Finding the middle ground

Token-economics is not a concept with meaningless activity, and we can see some proof in the incentive systems of Bitcoin and Ethereum which have sustained decentralized communities in creating products and exchanging value. To think people will make use of similar models across different mainstream industries, when their means of securing life’s necessities depend on compulsory centralized systems is also misplaced.

Casting away token economics in total would be a big shame. The fact that there is a general doubt in online media data, and that the building of independent solar microgrids are obstructed by electric utilities, a lot has gone wrong around the globe which needs to be overcome. If digital asset system can make communities enter into exchange without the need of placing their trust on intermediaries.


Make the wise choice

This is a double-edged challenge: Getting to know the most viable models as a starting point and possible ways of bringing them to the market.

A very good place to begin are industries where the traded product is already a formed item of digital value like entertainment, gaming or online media. Lots of projects would do well to build a market that initially makes fiat money, but with plans to bring in a token model as times go on. 

This is to say that, a good number of token startups who have generated nothing near a critical mass of users should make plans to first of all create a pre-token community or build a token model on top of an existing community.

This will lead to real-world questions related to gaining access to financial resources and sustaining self-funded growth.


Harsh Reality

ICO issuers, especially those that either failed to raise more than enough funds or those that kept too much of their funds in devalued cryptos or both, are faced with some tough questions: At first, how do you fund business development?
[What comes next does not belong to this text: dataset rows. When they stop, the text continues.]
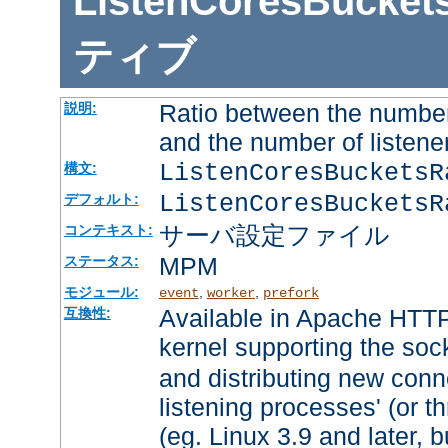
ListenCoresBucket
ティブ
Ratio between the number
説明:
and the number of listene
ListenCoresBuckets
構文:
ListenCoresBucketsR
デフォルト:
サーバ設定ファイル
コンテキスト:
MPM
ステータス:
モジュール:
,
,
event
worker
prefork
Available in Apache HTTP
互換性:
kernel supporting the soc
and distributing new conn
listening processes' (or th
(eg. Linux 3.9 and later, b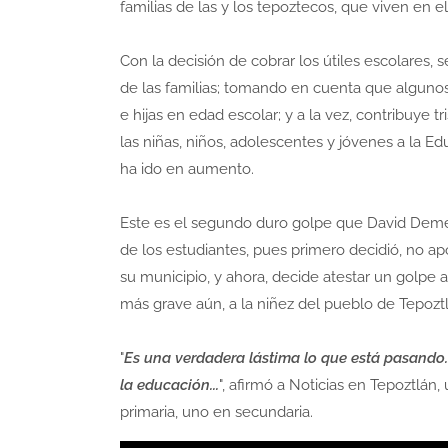
familias de las y los tepoztecos, que viven en
Con la decisión de cobrar los útiles escolares,
de las familias; tomando en cuenta que algunos 
e hijas en edad escolar; y a la vez, contribuye
las niñas, niños, adolescentes y jóvenes a la E
ha ido en aumento.
Este es el segundo duro golpe que David Deme
de los estudiantes, pues primero decidió, no apo
su municipio, y ahora, decide atestar un golpe al
más grave aún, a la niñez del pueblo de Tepozt
"
Es una verdadera lástima lo que está pasando... 
la educación...
", afirmó a Noticias en Tepoztlá
primaria, uno en secundaria.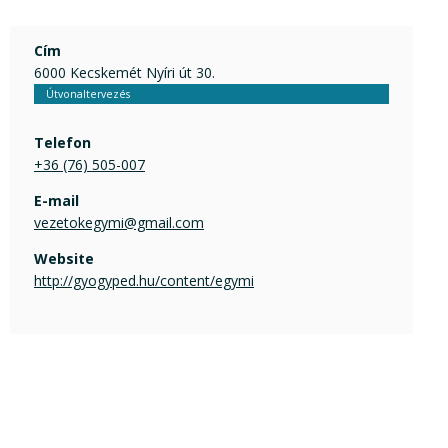
Cím
6000 Kecskemét Nyíri út 30.
Útvonaltervezés
Telefon
+36 (76) 505-007
E-mail
vezetokegymi@gmail.com
Website
http://gyogyped.hu/content/egymi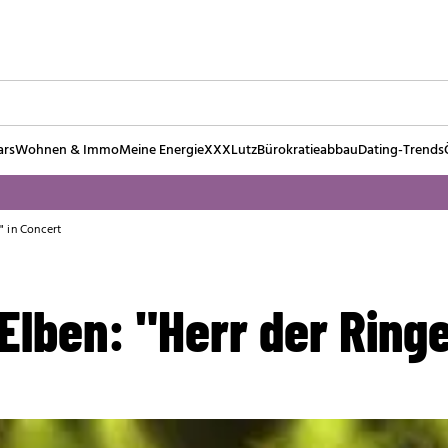
ars
Wohnen & Immo
Meine Energie
XXXLutz
Bürokratieabbau
Dating-Trends
" in Concert
Elben: "Herr der Ringe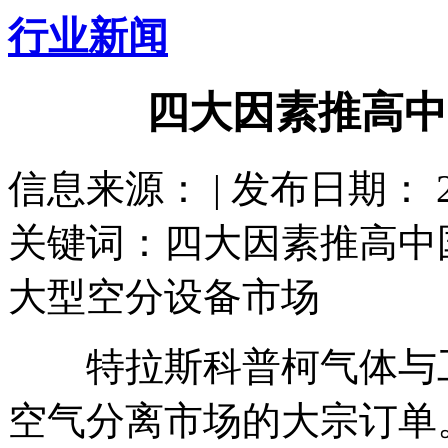
行业新闻
四大因素推高中
信息来源： | 发布日期： 201
关键词：四大因素推高中
大型空分设备市场
特拉斯科普柯气体与工
空气分离市场的大宗订单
Venture Capital? Loans? Founder Money? etc.

These options facing them were highlighted in two stories that occurred last week. One happened with Michael Novogratz's crypto-dedicated merchant bank Galaxy Digital. To offer credit to upcoming crypto firms, they created a $250M fund. In hard times, as long as your product is viable, credit will always be an option.

The second story has to do with BEE Token, whose ICO promised a decentralized platform, has diverted from a token appreciation model to one that requires a fee for services to be rendered.

It's now obvious that crypto companies, in order to survive hard times, are pivoting on their funding and revenue models. What we can hope for is that those utilizing the traditional methods can hold back the pressure from investors both within and outside, to simply hold on to the more centralized models required by these approaches.